Ausflüge in die Lernbiographie machen nicht nur zu Beginn eines neuen Kurses Sinn, sondern können auch im weiteren Lernprozess immer wieder eingebaut werden. Sie tragen dazu bei, Lerninhalte anschlussfähig zu machen, sich das eigene aktuelle Lernverhalten zu erklären und sich für neue Lernerfahrungen zu öffnen. Die Lernbiographie wirkt nämlich in komplexer Weise auf das gegenwärtige Lernen – in allen Phasen des Lernprozesses. Wenn Sie etwa das Vorwissen Ihrer Teilnehmenden zu einem Thema aktivieren, um inhaltliche Anschlussfähigkeit zu sichern, so beziehen Ihre Teilnehmenden das neue Thema durchaus auf die eigene Lernbiographie. Die Lernenden stellen sich dabei mehr oder weniger bewusst Fragen wie: Was hatte ich mit dem Thema, bisher zu tun? Wo hatte ich damit zu tun? Welche Personen waren in meiner Auseinandersetzung mit dem Thema bedeutend? Wie haben sie mich beeinflusst – positiv oder negativ. Auch wenn Sie Ihre Lernenden in Entscheidungen einbinden, wie bei einem Thema am besten weiter vorgegangen werden kann oder welches Unterthema für den Einzelnen besonders interessant sein könnte, werden die Antworten der Lernenden biographisch gefärbt sein.

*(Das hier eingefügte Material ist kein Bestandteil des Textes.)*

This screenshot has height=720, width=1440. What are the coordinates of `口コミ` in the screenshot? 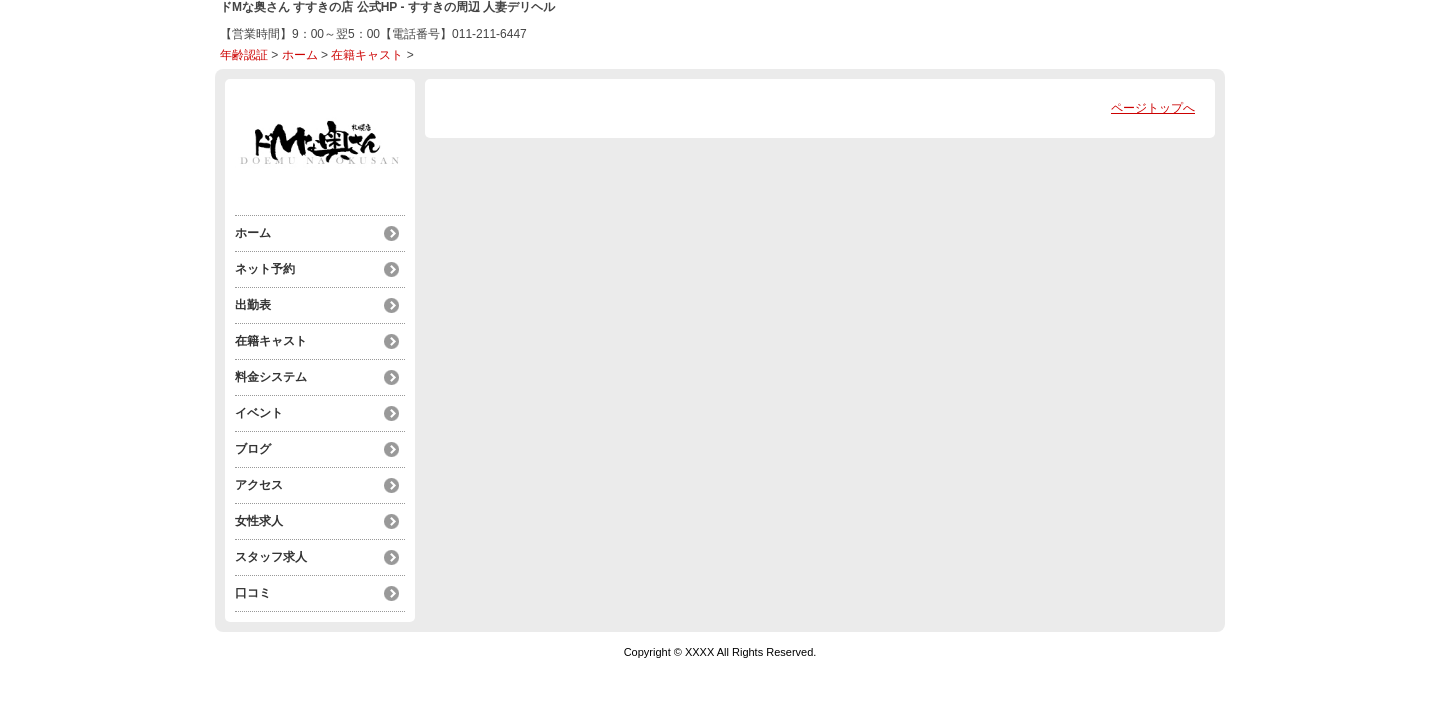 It's located at (253, 593). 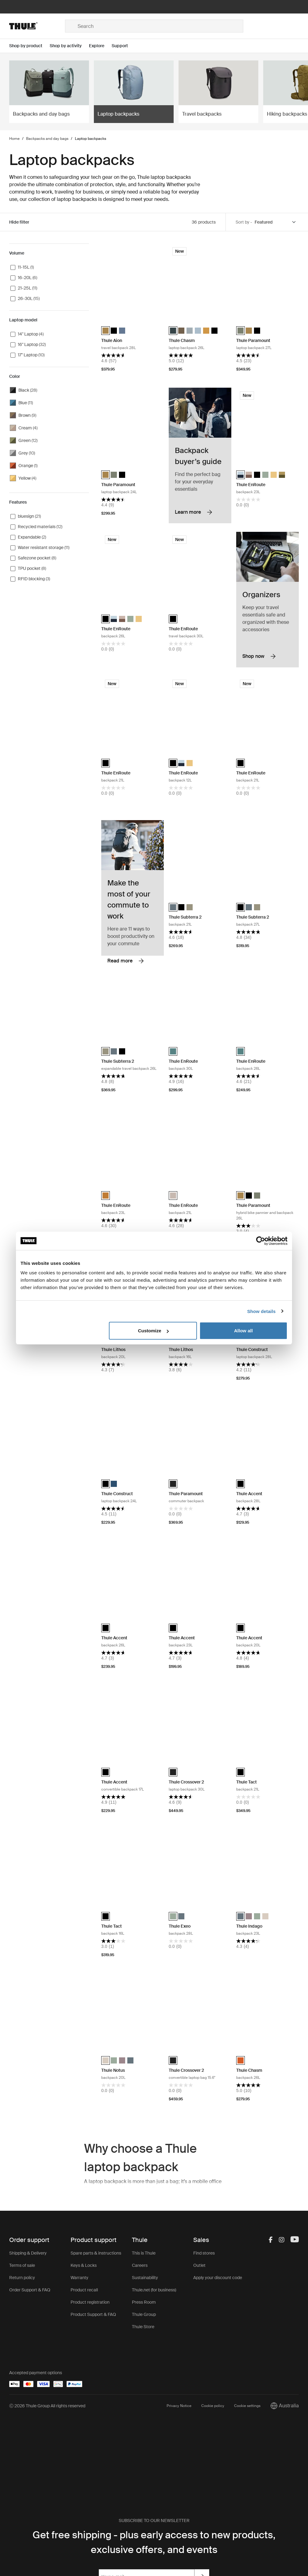 What do you see at coordinates (143, 2326) in the screenshot?
I see `Thule Store` at bounding box center [143, 2326].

Lernbiographisch Arbeiten: Wo und wofür?
Lernbiographisches Arbeiten schärft das Bewusstsein der Teilnehmenden darüber, wie sie bislang gelernt haben, was sie dabei empfunden haben, wann Lernen erfolgreich war und wann es als Misserfolg erlebt wurde, aber auch welche Personen das Lernen geprägt haben.
Auch lenkt lernbiographisches Arbeiten den Blick darauf, dass Lernen nicht nur in Kursen und Seminaren, sondern auch im ganz normalen Leben informell stattfindet. Letzteres wird von Lernenden oft nicht als Lernen betrachtet. Für Geringqualifizierte, die für sich eher konstatieren, schon lange nicht mehr gelernt zu haben, ein wichtiges Aha-Erlebnis. Häufig hat diese Zielgruppe Lernen als Zumutung erlebt, vor allem beim institutionellen Lernen, während das manchmal beständig mitlaufende, teils sehr intensive informelle Lernen nie als solches wahrgenommen wurde.
Deswegen ist es sinnvoll, mit einer lernbiographischen Übung zu arbeiten, die an einer positiven Lernerfahrung ansetzt. Dabei ist es wichtig, die Lernenden darauf hinzuweisen, dass hier auch Kontexte gewählt werden können, die nichts mit formalen Lernkontexten zu tun haben müssen.
Behlke, K. (2012): Lernberatung in der arbeitsbezogenen Grundbildung im Betrieb. In: Joachim Ludwig (Hrsg.): Lernberatung und Diagnostik. (S. 129-151) Bielefeld: Bertelsmann
Epping, R., Klein, R. & Reutter, G. (2001): Langzeitarbeitslosigkeit und berufliche Weiterbildung. Bielefeld: wbv.